What’s New on the Adams County Pour Tour? – 4/1
March 4, 2021
One of the best ways to experience history is to watch it come alive right in front of you. Living historians, encampments and presentations are found throughout Gettysburg starting in spring and usually ending late fall. Dedicated re-enactors embody famous generals, common soldiers and civilians who will engage with spectators giving them a deeper understanding of history. We’ve put together a list of living history hot spots where there’s a good chance you’ll find your favorite Civil War general leading drills or a platoon winding down after a days battle in an encampment.
Gettysburg National Military Park hosts many living history groups right where the battle happened. Both Union and Confederate re-enactors demonstrate to spectators the tools, tactics and firepower of the Civil War. These demonstrations can be found at the Pennsylvania Memorial, Pitzer Woods, Spangler’s Spring and Meade’s Headquarters. A full living history schedule can be found on the National Park Service website.
Most weekends during living history season, it isn’t unusual to see a Civil War encampment or soldiers on horseback on the front lawn of the Gettysburg Heritage Center. Each living history group comes with a different program that represents different aspects of a Civil War soldier’s life, whether it’s drills or living in an encampment.
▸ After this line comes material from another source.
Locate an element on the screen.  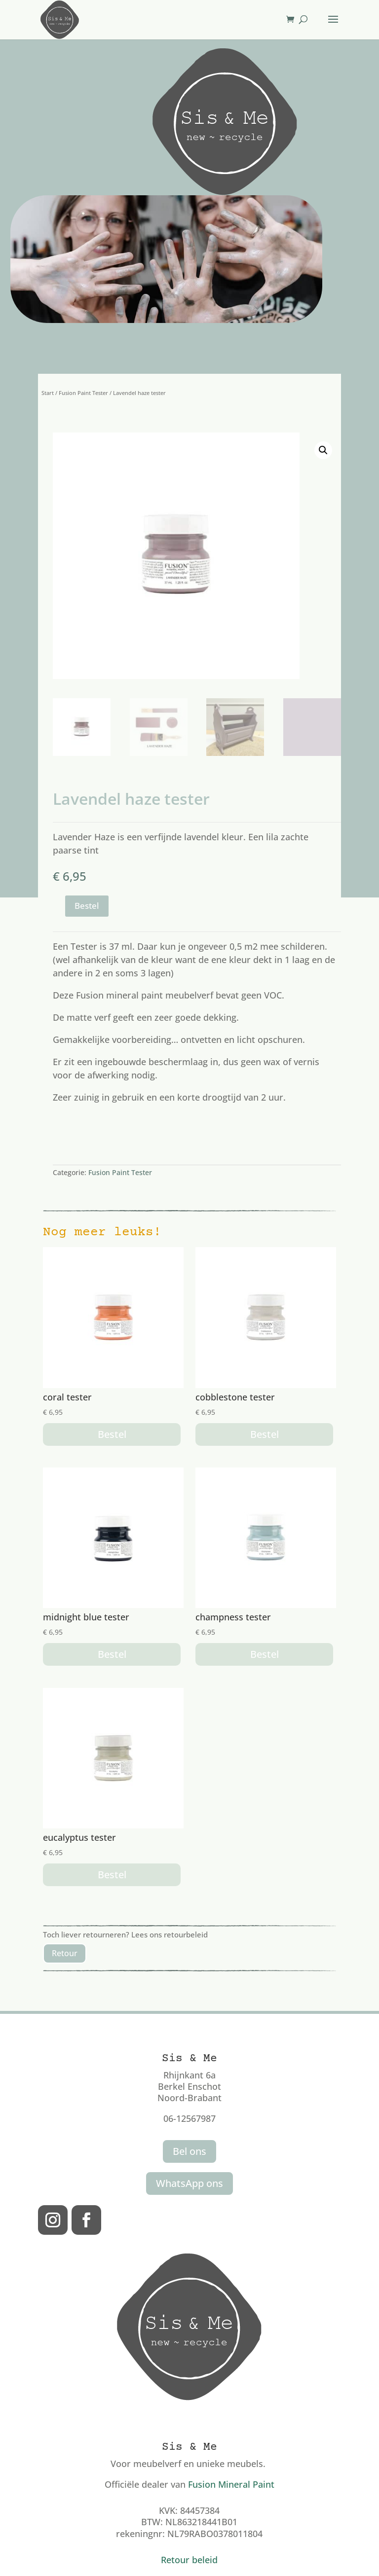
Fusion Paint Tester is located at coordinates (83, 392).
As with most living history groups, conversation with the re-enactors is highly encouraged to bring the history to life.
The Shriver House Museum tells the civilian experience and what residents went through during the Battle of Gettysburg through the story of one particular family, the Shriver family. All tour guides are dressed in period attire as they give the tour through the house. The Shriver house was overtaken by Confederate sharpshooters during the battle, and each year the museum re-enacts that event. Visitors not only get to see history play out before their eyes, but they get to participate. While younger visitors can have a nurse bandage their “wounds,” others can enjoy a root beer in the Shriver’s Saloon.
You can find living history all over the Farnsworth House. Behind the house is Camp Tiger, an authentic Civil War camp complete with tents, wagons, a spring house and a blacksmith tent. Living historians create experiences for groups to see what it was like to be a soldier in the “In Their Shoes” program. In addition to the encampment, period entertainers can be found in the beer garden playing music from the Civil War, and living historians give tours of the house’s attic and basement while describing the events which took place there in July of 1863.
The Daniel Lady Farm served as a Confederate field hospital during and after the Battle of Gettysburg. The barn has since been restored and opened for guided tours on the weekend. In addition to tours numerous events are held at the farm, including living historians and skirmished of the Civil War, the French and Indian War and World War II.
Living history can be found in many places throughout Gettysburg, not just on the battlefield or certain properties. Horse Tours of Gettysburg brings living historians and period musicians on their carriage tours around the town of Gettysburg. Sit back and enjoy the ride through town as the living historians take you to another time period through tales and songs.
Northern Central Railway is a Civil War and Railroad historical experience aboard a steam powered, replica excursion train. Period musicians and living historians ride the train every weekend, engaging with passengers, telling their stories and singing their songs. Aboard you can find many entertainers, musicians and actors.
Each September, the Eisenhower National Historic Site hosts an authentic recreation of Allied and German army camps, complete with original World War II vehicles on the property. Hundreds of living history enthusiasts portray military personnel form 1944. Throughout the weekend, there are demonstrations on military medicine, weapons and equipment, communications and life of the common soldier.
Gettysburg is full of history, and living historians not only provide a means of learning that history in a new way, but create lasting memories for those who have the chance to engage with them.